Researchers have said that an artificially designed pancreas could help to prevent deaths in pregnant women who have diabetes.

pregnancy

The research was funded by Diabetes UK and revealed that an artificial pancreas could help to ensure blood sugar stays within "normal" levels.

Diabetic women who become pregnant have to cope with hormonal changes that make the regulation of blood sugar problematic.

If a person has type 1 diabetes, they cannot keep their blood sugar levels controlled as their pancreas fails to produce insulin.

Type 1 diabetes can be managed with regular insulin injections, but this becomes more difficult during pregnancy.

Embryos and developing babies can be harmed by blood sugar levels which are safe for an adult.

A previous study of pregnant women in England, Northern Ireland and Wales showed that women with the condition had four times the danger of suffering a stillborn baby or a baby who dies within the initial week of birth.

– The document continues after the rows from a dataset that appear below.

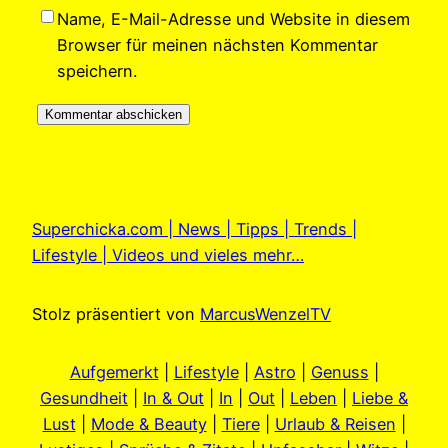
Name, E-Mail-Adresse und Website in diesem
Browser für meinen nächsten Kommentar
speichern.
Superchicka.com | News | Tipps | Trends |
Lifestyle | Videos und vieles mehr…
Stolz präsentiert von
MarcusWenzelTV
Aufgemerkt
|
Lifestyle
|
Astro
|
Genuss
|
Gesundheit
|
In & Out
|
In
|
Out
|
Leben
|
Liebe &
Lust
|
Mode & Beauty
|
Tiere
|
Urlaub & Reisen
|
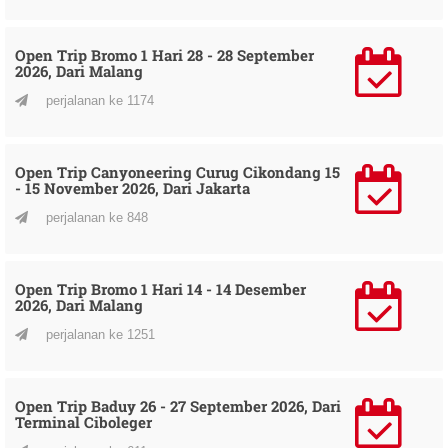
Open Trip Bromo 1 Hari 28 - 28 September
2026, Dari Malang
perjalanan ke 1174
Open Trip Canyoneering Curug Cikondang 15
- 15 November 2026, Dari Jakarta
perjalanan ke 848
Open Trip Bromo 1 Hari 14 - 14 Desember
2026, Dari Malang
perjalanan ke 1251
Open Trip Baduy 26 - 27 September 2026, Dari
Terminal Ciboleger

Dr Helen Murphy, from Cambridge University, told the BBC: "Half of all babies born to mothers with Type 1 diabetes are overweight or obese at birth because of too much sugar in the blood."

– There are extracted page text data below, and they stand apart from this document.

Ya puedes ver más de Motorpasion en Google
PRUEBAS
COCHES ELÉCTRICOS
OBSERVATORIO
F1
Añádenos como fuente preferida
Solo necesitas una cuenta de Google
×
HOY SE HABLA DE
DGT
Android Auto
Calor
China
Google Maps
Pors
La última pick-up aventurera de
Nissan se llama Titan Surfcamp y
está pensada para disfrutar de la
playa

Researchers at Cambridge University gave artificial pancreases to 10 women who had type 1 diabetes.

Blood sugar levels were controlled by means of a pump, which was controlled by a computer which told it how much insulin to inject.

Dr Murphy said: "For women with Type 1 diabetes, self-management is particularly challenging during pregnancy due to physiological and hormonal changes. So to discover an artificial pancreas can help maintain near-normal glucose levels in these women is very promising."